🤖 AI Summary
To address the slow feature extraction and coarse-grained semantic representation of 3D language models on large-scale sparse point clouds, this paper proposes a NeRF-enhanced Dynamic Resolution Multi-Scale Voxelization (DR-MSV) framework, integrated with a lightweight Token-Adaptive Pooling Lightweight Meta-Embedding (TAP-LME), attention-weighted fusion, and residual integration. The key contributions are: (i) DR-MSV jointly optimizes geometric fidelity and computational efficiency via adaptive voxel resolution across scales; (ii) TAP-LME enables token-level semantic adaptive pooling, significantly enhancing fine-grained semantic expressiveness. Evaluated on multiple 3D language understanding benchmarks, our method achieves a 2.1× speedup and a +4.7% mAP improvement over state-of-the-art approaches, substantially outperforming conventional voxelization and pooling strategies.

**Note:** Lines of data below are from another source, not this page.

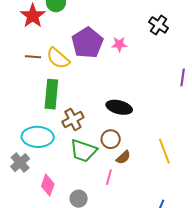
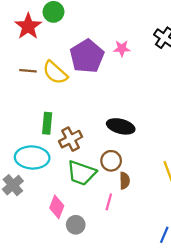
pink star: (119, 44) -> (122, 48), moved
green rectangle: (51, 94) -> (47, 123), moved, size x0.7
brown semicircle: (123, 157) -> (125, 181), turned -49
pink diamond: (48, 185) -> (57, 207), moved

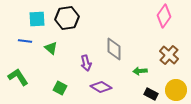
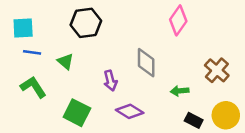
pink diamond: (164, 16) -> (178, 20), moved
cyan square: (37, 19) -> (23, 28), moved
green L-shape: (18, 77) -> (33, 87), moved
green square: (60, 88) -> (77, 113), size x1.5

This work establishes a new efficient and precise multimodal representation paradigm for language-driven 3D perception in large-scale scenes.
📝 Abstract
Recent breakthroughs in Visual Language Models (VLMs) and Multimodal Large Language Models (MLLMs) have significantly advanced 3D scene perception towards language-driven cognition. However, existing 3D language models struggle with sparse, large-scale point clouds due to slow feature extraction and limited representation accuracy. To address these challenges, we propose NeuroVoxel-LM, a novel framework that integrates Neural Radiance Fields (NeRF) with dynamic resolution voxelization and lightweight meta-embedding. Specifically, we introduce a Dynamic Resolution Multiscale Voxelization (DR-MSV) technique that adaptively adjusts voxel granularity based on geometric and structural complexity, reducing computational cost while preserving reconstruction fidelity. In addition, we propose the Token-level Adaptive Pooling for Lightweight Meta-Embedding (TAP-LME) mechanism, which enhances semantic representation through attention-based weighting and residual fusion. Experimental results demonstrate that DR-MSV significantly improves point cloud feature extraction efficiency and accuracy, while TAP-LME outperforms conventional max-pooling in capturing fine-grained semantics from NeRF weights.